Category 1 – proof of innocence

  1. I turn first to the question whether the expression “miscarriage of justice” is confined to the case where the claimant can prove beyond reasonable doubt that he was innocent. This was of course the view espoused by Lord Steyn in Mullen. Lord Bingham expressed a different view in that case, albeit without reaching a firm conclusion, and Lord Hope has taken a different view in this case. I agree with him. To my mind there is nothing in either the language or the context to limit the meaning of “miscarriage of justice” to the case where the claimant can prove that he was innocent. If that is so, it is not for the court to limit the meaning because its own view is that it would be desirable to do so as a matter of policy. Such matters of policy are for Parliament and not for the courts.
  1. It is common ground that the expression is capable of a broader meaning than that espoused by Lord Steyn.
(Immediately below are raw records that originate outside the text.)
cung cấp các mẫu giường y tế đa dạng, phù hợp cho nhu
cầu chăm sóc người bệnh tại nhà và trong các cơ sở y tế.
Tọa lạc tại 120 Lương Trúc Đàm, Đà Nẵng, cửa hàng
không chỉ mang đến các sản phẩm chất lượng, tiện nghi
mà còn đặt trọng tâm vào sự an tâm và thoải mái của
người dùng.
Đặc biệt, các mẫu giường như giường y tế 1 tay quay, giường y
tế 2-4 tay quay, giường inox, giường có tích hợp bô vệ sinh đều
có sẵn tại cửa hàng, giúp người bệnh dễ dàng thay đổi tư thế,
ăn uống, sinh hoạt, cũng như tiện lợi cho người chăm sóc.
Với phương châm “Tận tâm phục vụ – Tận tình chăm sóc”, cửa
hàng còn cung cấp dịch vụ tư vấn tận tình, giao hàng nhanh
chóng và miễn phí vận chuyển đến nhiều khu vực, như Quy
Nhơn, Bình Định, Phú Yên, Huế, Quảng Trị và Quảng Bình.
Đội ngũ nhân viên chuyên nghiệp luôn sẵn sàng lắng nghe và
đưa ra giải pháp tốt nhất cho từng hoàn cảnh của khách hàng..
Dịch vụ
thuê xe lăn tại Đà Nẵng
For reasons which I explain below, to my mind the natural meaning is broader, but I will begin with the context because I appreciate that, as has famously been said, context is everything. The context of section 133 is of course article 14(6). Both Lord Steyn and Lord Bingham considered the travaux préparatoires in Mullen. In para 9(2) of his speech Lord Bingham said this:

“The House was referred to the travaux préparatoires of the negotiations which culminated in adoption of the ICCPR. It is plain that some delegates contended that compensation should not be paid save to those who were shown to be innocent, and such delegates found no difficulty in expressing this very simple principle. But it is equally plain, as Mr Pleming submitted, that every proposal to that effect was voted down. The travaux disclose no consensus of opinion on the meaning to be given to this expression. It may be that the expression commended itself because of the latitude in interpretation which it offered.”
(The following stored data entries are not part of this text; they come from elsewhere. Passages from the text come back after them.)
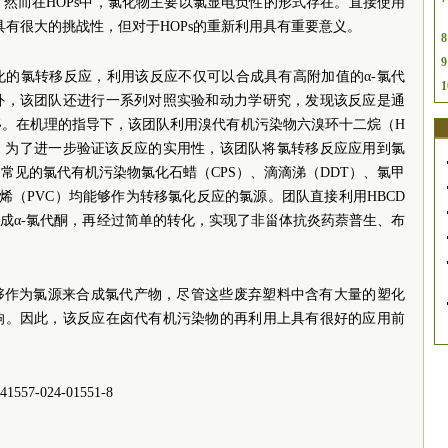
然而在HOPs中，氯化物主要以氯显电负性的形式存在。直接使用
具有很大的挑战性，但对于HOPs的重新利用具有重要意义。
8
9
化的氯转移反应，利用该反应不仅可以合成具有高附加值的α-氯代
1
外，该团队还进行一系列对照实验和动力学研究，发现该反应是通
移。在机理的指导下，该团队利用溴代有机污染物六溴环十二烷（H
后，为了进一步验证该反应的实用性，该团队将氯转移反应应用到氯
常见的氯代有机污染物氯化石蜡（CPS）、滴滴涕（DDT）、氯甲
烯（PVC）均能够作为转移氯化反应的氯源。团队直接利用HBCD
合成α-氯代酮，再经过简单的转化，实现了非甾体抗炎药萘普生、布
能够作为氯源来合成氯代产物，尽管这些废弃塑料中含有大量的塑化
响。因此，该反应在卤代有机污染物的再利用上具有很好的应用前
/s41557-024-01551-8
  1. It is common ground that the expression “miscarriage of justice” in article 14(6) and therefore section 133(1) should if possible be given an autonomous meaning. Although the travaux are far from conclusive, they do seem to me to point the way because, as Lord Bingham put it, every proposal that innocence should be the test was turned down. So, if the expression is to be given an autonomous meaning, it cannot be limited to cases where innocence can be shown. It follows that I do not agree with Lord Steyn’s view that the travaux do not assist

in any way. On the contrary, they assist on the first question in this appeal, namely whether proof of innocence should be the test.
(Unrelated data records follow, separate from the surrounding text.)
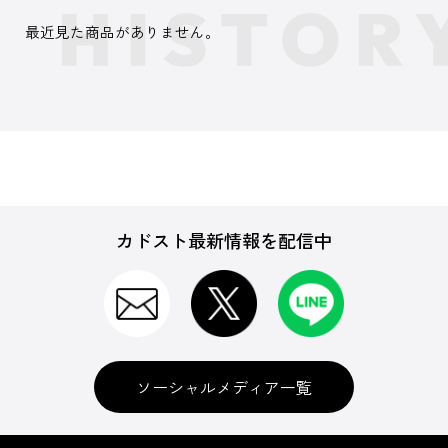
最近見た商品がありません。
カドスト最新情報を配信中
ソーシャルメディア一覧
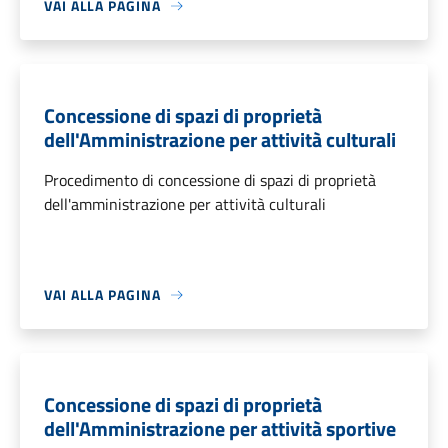
VAI ALLA PAGINA
Concessione di spazi di proprietà
dell'Amministrazione per attività culturali
Procedimento di concessione di spazi di proprietà
dell'amministrazione per attività culturali
VAI ALLA PAGINA
Concessione di spazi di proprietà
dell'Amministrazione per attività sportive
  1. I agree with Lord Steyn (at para 35) that there is no foundation in the language of article 14(6) and section 133, or by reference to any relevant external aids to construction, for the suggestion that Parliament intended to use the words “miscarriage of justice” in any wider sense than it bears in article 14(6) and that Parliament intended to give effect to the United Kingdom’s international obligations in article 14(6) “and no more”. I would add “and no less”. Parliament used the same or almost the same language, so that there is to my mind no warrant for holding that it intended to confer narrower rights to compensation than those afforded by article 14(6).
  1. As Lord Hope observes at para 91, Lord Steyn correctly said at para 45 that both article 14(6) and section 133 show that there was no overarching purpose of compensating all who are wrongly convicted. This is demonstrated by the fact that compensation only arises at all in the case of appeals out of time and by the indispensable pre-condition that a new or newly discovered fact shows conclusively (or beyond reasonable doubt) that there has been a miscarriage of justice. So, for example, in the case of a recognition that an earlier dismissal of an appeal was wrong, the case falls outside article 14(6). That is so, however palpable the error in the first appellate decision may have been, and however severe the punishment that the victim suffered unjustly. As Lord Steyn put it, those considerations demonstrate that the fundamental right under article 14(6) was unquestionably narrowly circumscribed.
  1. Para 46 is the only paragraph in which Lord Steyn focuses on the relevant language. In it, as Lord Hope explains at paras 91 and 92, Lord Steyn focused on the language of article 14(6) and section 133, and in particular on the use of “conclusively” and “beyond reasonable doubt” respectively. He said that that language filters out cases where it is only established that there may have been a wrongful conviction and cases where it is only probable that there has been a wrongful conviction. He observed that those two categories would include the vast majority of cases where an appeal is allowed out of time. He concluded that those considerations militated against an expansive interpretation of “miscarriage of justice” and ultimately held that:

“While accepting that in other contexts ‘a miscarriage of justice’ is capable of bearing a narrower or wider meaning, the only relevant context points to a narrow interpretation, viz, the case where innocence is demonstrated.”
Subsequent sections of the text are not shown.